The forms of both the power of attorney for health care and the durable power of
attorney are prescribed by statute. You should consult an attorney if you desire
to have either of these documents prepared for you.
Conclusion
If you die without leaving a will, you risk that your property
will not be distributed as you desire. Even when the heirs at law are the same
as you would have selected yourself, there is no advantage to letting the law
take its own course. The advantage lies in dying with a will. With a
well-drafted will you can avoid legal pitfalls, name an executor of your estate,
name a guardian for your children, establish trusts, and minimize
probate-related costs by providing for independent administration. Although a
will can be challenged in court, the grounds for contest in Texas are few, and
the law favors carrying out the decedent's intent.
Executing a will is not as complicated or as expensive as you might think. You
are encouraged to talk with an attorney about wills, trusts, and estate
administration and to have a will prepared by the attorney.
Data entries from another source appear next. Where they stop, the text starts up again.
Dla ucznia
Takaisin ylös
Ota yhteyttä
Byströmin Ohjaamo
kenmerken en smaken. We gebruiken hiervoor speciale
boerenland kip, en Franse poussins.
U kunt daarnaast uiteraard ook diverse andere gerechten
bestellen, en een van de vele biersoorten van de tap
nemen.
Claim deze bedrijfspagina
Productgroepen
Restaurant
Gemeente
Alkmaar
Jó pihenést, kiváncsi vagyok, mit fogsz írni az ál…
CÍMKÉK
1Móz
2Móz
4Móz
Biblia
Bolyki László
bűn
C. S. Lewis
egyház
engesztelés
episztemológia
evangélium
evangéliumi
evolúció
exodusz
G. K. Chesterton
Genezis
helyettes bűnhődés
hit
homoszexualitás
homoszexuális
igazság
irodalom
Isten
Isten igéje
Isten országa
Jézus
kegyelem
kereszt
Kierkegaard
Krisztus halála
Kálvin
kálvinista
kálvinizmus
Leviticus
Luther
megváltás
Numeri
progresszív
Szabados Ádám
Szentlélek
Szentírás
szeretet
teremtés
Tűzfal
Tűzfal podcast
If you decide not to
use an attorney, at least this handbook should give you a general idea of what
will happen to your property if you die without a will.
If you desire that your life not be artificially prolonged in the event of a
terminal condition, you should consider signing a living will. You should
consult with an attorney and your physician to understand the full impact of the
living will.
Finally, you should consult with an attorney regarding the advantages of signing
a power of attorney for health care and a durable power of attorney.